Regretfully, Kenya’s Director of Public Prosecutions says there is insufficient evidence to prosecute more than 4,000 cases of the post-election violence. This is a let-down for the victims even when the case against Kenya’s Deputy President William Ruto and radio broadcaster Joshua Sang, continues. Kenya’s failure to prosecute the 4,000 cases had left ICC as the only hope for the victims.
The post-election violence was carried out openly, in full glare of cameras. Surely, the evidence must be out there but were not pulled together before charges were proffered. As the rights organisation, No Peace without Justice says the prosecution’s complaints of non-cooperation and lack of evidence points more to a failure of investigative strategy of the Office of the Prosecutor. As the Coalition for the ICC said today, ICC signatories should enforce more international justice.

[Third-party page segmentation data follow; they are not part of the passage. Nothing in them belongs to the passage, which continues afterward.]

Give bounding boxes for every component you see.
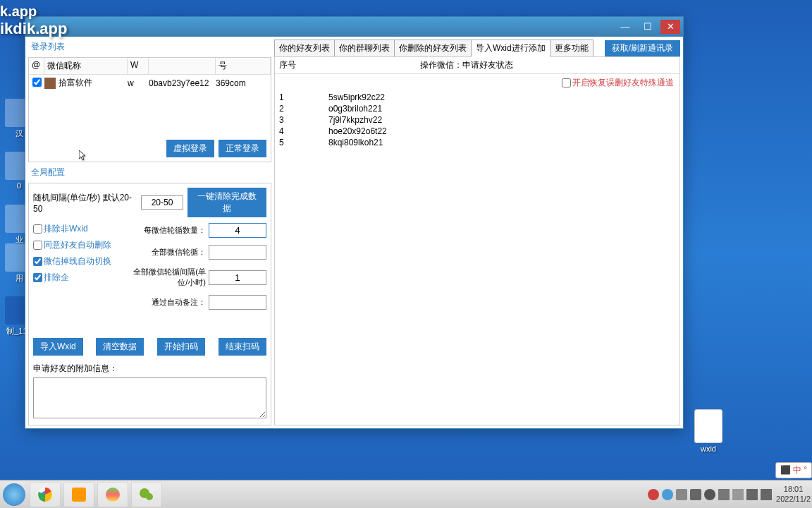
friend-note-label: 申请好友的附加信息： bbox=[33, 363, 266, 375]
col-num: 号 bbox=[216, 58, 271, 74]
exclude-qi-checkbox[interactable]: 排除企 bbox=[33, 272, 125, 284]
close-button[interactable]: ✕ bbox=[660, 20, 680, 34]
tray-icon[interactable] bbox=[662, 489, 673, 500]
tray-icon[interactable] bbox=[704, 489, 715, 500]
col-status: 操作微信：申请好友状态 bbox=[420, 59, 675, 71]
global-config-title: 全局配置 bbox=[28, 165, 271, 180]
main-window: — ☐ ✕ 登录列表 @ 微信昵称 W 号 拾富软件 w 0bavb23y7 bbox=[25, 16, 684, 429]
data-row[interactable]: 2o0g3briloh221 bbox=[275, 103, 679, 114]
tab-more[interactable]: 更多功能 bbox=[550, 40, 593, 57]
tab-import-wxid[interactable]: 导入Wxid进行添加 bbox=[471, 40, 550, 57]
normal-login-button[interactable]: 正常登录 bbox=[219, 140, 266, 157]
login-list-title: 登录列表 bbox=[28, 40, 271, 54]
all-wx-interval-label: 全部微信轮循间隔(单位/小时) bbox=[132, 267, 206, 288]
clock[interactable]: 18:01 2022/11/2 bbox=[776, 485, 811, 503]
end-scan-button[interactable]: 结束扫码 bbox=[219, 338, 266, 356]
minimize-button[interactable]: — bbox=[615, 20, 635, 34]
import-wxid-button[interactable]: 导入Wxid bbox=[33, 338, 83, 356]
col-nickname: 微信昵称 bbox=[44, 58, 128, 74]
login-list: @ 微信昵称 W 号 拾富软件 w 0bavb23y7ee12 369com 虚… bbox=[28, 57, 271, 162]
account-icon bbox=[44, 78, 56, 89]
all-wx-loop-label: 全部微信轮循： bbox=[132, 247, 206, 258]
system-tray: 18:01 2022/11/2 bbox=[648, 485, 812, 503]
data-row[interactable]: 58kqi809lkoh21 bbox=[275, 137, 679, 148]
taskbar-app2[interactable] bbox=[63, 482, 94, 507]
desktop-file-wxid[interactable]: wxid bbox=[691, 409, 726, 453]
per-wx-loop-label: 每微信轮循数量： bbox=[132, 225, 206, 236]
special-channel-checkbox[interactable] bbox=[562, 78, 571, 87]
login-row-checkbox[interactable] bbox=[32, 78, 42, 87]
data-row[interactable]: 15sw5iprk92c22 bbox=[275, 92, 679, 103]
interval-label: 随机间隔(单位/秒) 默认20-50 bbox=[33, 192, 137, 214]
special-channel-label: 开启恢复误删好友特殊通道 bbox=[572, 77, 674, 89]
taskbar-app3[interactable] bbox=[97, 482, 128, 507]
interval-input[interactable] bbox=[141, 195, 183, 210]
tray-icon[interactable] bbox=[676, 489, 687, 500]
maximize-button[interactable]: ☐ bbox=[638, 20, 658, 34]
col-seq: 序号 bbox=[279, 59, 420, 71]
all-wx-loop-input[interactable] bbox=[209, 245, 266, 260]
tab-deleted[interactable]: 你删除的好友列表 bbox=[394, 40, 472, 57]
taskbar: 18:01 2022/11/2 bbox=[0, 480, 812, 508]
col-at: @ bbox=[29, 58, 44, 74]
auto-remark-input[interactable] bbox=[209, 295, 266, 310]
per-wx-loop-input[interactable] bbox=[209, 223, 266, 238]
tabs: 你的好友列表 你的群聊列表 你删除的好友列表 导入Wxid进行添加 更多功能 获… bbox=[274, 40, 680, 57]
auto-remark-label: 通过自动备注： bbox=[132, 297, 206, 308]
titlebar: — ☐ ✕ bbox=[25, 17, 683, 37]
login-row[interactable]: 拾富软件 w 0bavb23y7ee12 369com bbox=[29, 75, 271, 91]
clear-data-button[interactable]: 清空数据 bbox=[96, 338, 144, 356]
all-wx-interval-input[interactable] bbox=[209, 270, 266, 285]
tray-icon[interactable] bbox=[732, 489, 744, 500]
col-blank bbox=[149, 58, 216, 74]
config-area: 随机间隔(单位/秒) 默认20-50 一键清除完成数据 排除非Wxid 同意好友… bbox=[28, 183, 271, 425]
data-row[interactable]: 37j9l7kkpzhv22 bbox=[275, 114, 679, 126]
start-scan-button[interactable]: 开始扫码 bbox=[157, 338, 205, 356]
taskbar-chrome[interactable] bbox=[30, 482, 61, 507]
auto-switch-checkbox[interactable]: 微信掉线自动切换 bbox=[33, 255, 125, 267]
start-button[interactable] bbox=[0, 480, 28, 509]
tab-groups[interactable]: 你的群聊列表 bbox=[334, 40, 395, 57]
tray-volume-icon[interactable] bbox=[761, 489, 772, 500]
refresh-contacts-button[interactable]: 获取/刷新通讯录 bbox=[605, 40, 680, 56]
tray-icon[interactable] bbox=[718, 489, 730, 500]
col-w: W bbox=[128, 58, 149, 74]
tray-icon[interactable] bbox=[690, 489, 701, 500]
auto-delete-checkbox[interactable]: 同意好友自动删除 bbox=[33, 239, 125, 251]
exclude-wxid-checkbox[interactable]: 排除非Wxid bbox=[33, 223, 125, 235]
svg-point-3 bbox=[146, 493, 153, 500]
tray-network-icon[interactable] bbox=[746, 489, 758, 500]
data-area: 序号 操作微信：申请好友状态 开启恢复误删好友特殊通道 15sw5iprk92c… bbox=[274, 56, 680, 425]
tab-friends[interactable]: 你的好友列表 bbox=[274, 40, 335, 57]
ime-badge[interactable]: ⬛ 中 ° bbox=[775, 462, 812, 478]
friend-note-textarea[interactable] bbox=[33, 377, 266, 418]
data-row[interactable]: 4hoe20x92o6t22 bbox=[275, 126, 679, 137]
tray-icon[interactable] bbox=[648, 489, 659, 500]
virtual-login-button[interactable]: 虚拟登录 bbox=[166, 140, 214, 157]
taskbar-wechat[interactable] bbox=[131, 482, 162, 507]
watermark: k.app ikdik.app bbox=[0, 4, 67, 38]
clear-done-button[interactable]: 一键清除完成数据 bbox=[187, 188, 266, 217]
cursor-icon bbox=[79, 150, 87, 162]
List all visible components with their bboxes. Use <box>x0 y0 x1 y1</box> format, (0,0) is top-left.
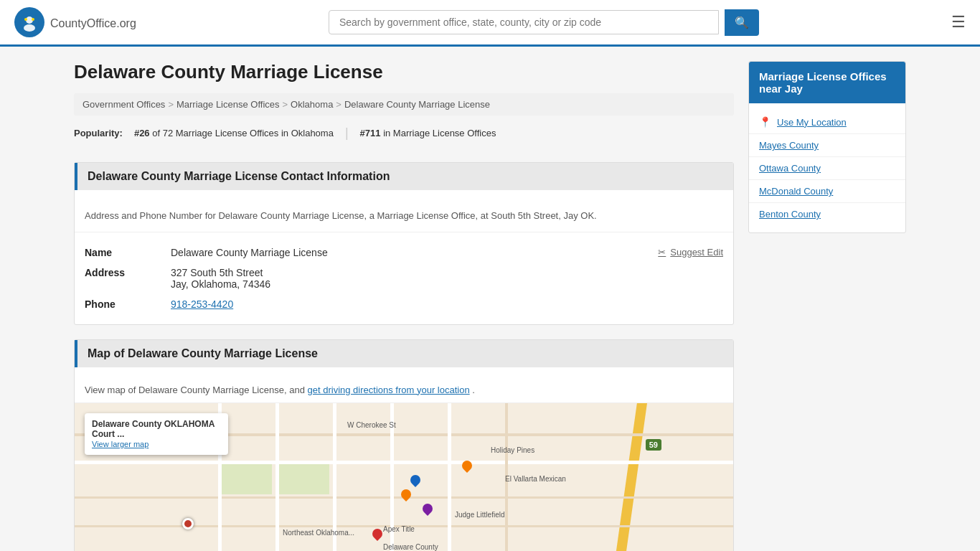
location-pin-icon: 📍 <box>759 116 771 128</box>
breadcrumb-sep-2: > <box>283 99 288 110</box>
mcdonald-county-link[interactable]: McDonald County <box>759 186 833 197</box>
map-label-judge: Judge Littlefield <box>455 511 505 519</box>
map-label-northeast: Northeast Oklahoma... <box>283 529 354 537</box>
popularity-rank2: #711 in Marriage License Offices <box>360 128 496 138</box>
popularity-label: Popularity: <box>74 128 123 138</box>
driving-directions-link[interactable]: get driving directions from your locatio… <box>308 385 470 395</box>
sidebar-item-mcdonald: McDonald County <box>749 180 905 203</box>
name-value: Delaware County Marriage License <box>171 247 328 258</box>
map-label-el-vallarta: El Vallarta Mexican <box>505 475 566 483</box>
sidebar-item-location: 📍 Use My Location <box>749 110 905 134</box>
map-label-holiday: Holiday Pines <box>491 446 534 454</box>
content-area: Delaware County Marriage License Governm… <box>74 61 734 551</box>
edit-icon: ✂ <box>658 247 666 258</box>
sidebar-card: Marriage License Offices near Jay 📍 Use … <box>748 61 906 233</box>
view-larger-map-link[interactable]: View larger map <box>92 440 149 448</box>
contact-info-table: Name Delaware County Marriage License ✂ … <box>75 232 733 324</box>
map-container: W Cherokee St W Cherokee St Holiday Pine… <box>75 403 733 552</box>
map-section: Map of Delaware County Marriage License … <box>74 339 734 552</box>
address-label: Address <box>85 267 171 278</box>
phone-row: Phone 918-253-4420 <box>85 294 723 314</box>
header: CountyOffice.org 🔍 ☰ <box>0 0 980 47</box>
search-input[interactable] <box>329 10 719 34</box>
logo-icon <box>14 7 44 37</box>
breadcrumb-sep-3: > <box>336 99 341 110</box>
logo-text: CountyOffice.org <box>50 13 136 32</box>
contact-section: Delaware County Marriage License Contact… <box>74 162 734 325</box>
popularity-divider: | <box>345 126 349 141</box>
search-button[interactable]: 🔍 <box>725 9 759 36</box>
search-icon: 🔍 <box>735 17 749 29</box>
hamburger-menu-icon[interactable]: ☰ <box>951 13 966 32</box>
phone-label: Phone <box>85 298 171 310</box>
contact-section-header: Delaware County Marriage License Contact… <box>75 163 733 190</box>
map-label-cherokee-e: W Cherokee St <box>347 421 396 429</box>
map-pin-purple <box>420 501 435 516</box>
map-popup-title: Delaware County OKLAHOMA Court ... <box>92 419 215 439</box>
breadcrumb: Government Offices > Marriage License Of… <box>74 93 734 116</box>
search-area: 🔍 <box>329 9 759 36</box>
highway-59-label: 59 <box>646 439 661 451</box>
page-title: Delaware County Marriage License <box>74 61 734 83</box>
main-container: Delaware County Marriage License Governm… <box>60 47 920 551</box>
suggest-edit-button[interactable]: ✂ Suggest Edit <box>658 247 723 258</box>
breadcrumb-sep-1: > <box>168 99 174 110</box>
phone-link[interactable]: 918-253-4420 <box>171 298 233 310</box>
use-my-location-link[interactable]: Use My Location <box>777 117 847 128</box>
breadcrumb-link-oklahoma[interactable]: Oklahoma <box>291 99 333 110</box>
map-label-apex: Apex Title <box>383 525 415 533</box>
sidebar-item-ottawa: Ottawa County <box>749 157 905 180</box>
location-dot <box>182 518 194 529</box>
contact-description: Address and Phone Number for Delaware Co… <box>75 200 733 232</box>
svg-point-2 <box>24 24 35 32</box>
svg-point-4 <box>32 18 34 21</box>
phone-value: 918-253-4420 <box>171 298 233 310</box>
ottawa-county-link[interactable]: Ottawa County <box>759 163 821 174</box>
address-row: Address 327 South 5th Street Jay, Oklaho… <box>85 263 723 294</box>
map-pin-blue <box>408 473 423 487</box>
sidebar: Marriage License Offices near Jay 📍 Use … <box>748 61 906 551</box>
breadcrumb-link-current[interactable]: Delaware County Marriage License <box>344 99 490 110</box>
map-description: View map of Delaware County Marriage Lic… <box>75 377 733 403</box>
map-label-delaware-court: Delaware County <box>383 543 438 551</box>
sidebar-title: Marriage License Offices near Jay <box>749 62 905 103</box>
map-section-header: Map of Delaware County Marriage License <box>75 340 733 367</box>
breadcrumb-link-marriage[interactable]: Marriage License Offices <box>176 99 280 110</box>
map-pin-red <box>370 527 385 541</box>
mayes-county-link[interactable]: Mayes County <box>759 140 819 151</box>
name-label: Name <box>85 247 171 258</box>
svg-point-3 <box>24 18 27 21</box>
address-value: 327 South 5th Street Jay, Oklahoma, 7434… <box>171 267 270 290</box>
sidebar-item-mayes: Mayes County <box>749 134 905 157</box>
logo-area: CountyOffice.org <box>14 7 136 37</box>
benton-county-link[interactable]: Benton County <box>759 209 821 220</box>
name-row: Name Delaware County Marriage License ✂ … <box>85 242 723 263</box>
breadcrumb-link-govt[interactable]: Government Offices <box>83 99 165 110</box>
map-popup: Delaware County OKLAHOMA Court ... View … <box>85 413 228 455</box>
popularity-row: Popularity: #26 of 72 Marriage License O… <box>74 126 734 148</box>
popularity-rank1: #26 of 72 Marriage License Offices in Ok… <box>134 128 334 138</box>
sidebar-item-benton: Benton County <box>749 203 905 225</box>
sidebar-list: 📍 Use My Location Mayes County Ottawa Co… <box>749 103 905 232</box>
map-pin-orange <box>399 487 413 501</box>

Going forward, ICC should heed voices of Coalition for the International Criminal Court, and No Peace Without Justice, among others. The ICC should enforce proper, full investigations by experienced professionals. Moreover, ICC should build co-operation and establish mechanisms for compliance with its decisions. This will guarantee arrest strategies, protection of both victim and witness, and ensure non-essential contact with indicted senior government officials. Finally, ICC’s on-going Assembly of States Parties at UN in New York should engage highest level political support and cooperation with State parties. This will ensure victims of crimes receive justice, lest ICC’s first 12 years are wasted.
The last word, as James Gondi of Kenyans for Peace with Truth and Justice, said is for Kenya to take responsibility and prosecute perpetrators of 2007-2008 post-election mass violence and repair harm done to victims. And ICC’s decision to drop charges against Mr Kenyatta should not absolve Kenya government’s responsibility to serve justice and compensation for its victims.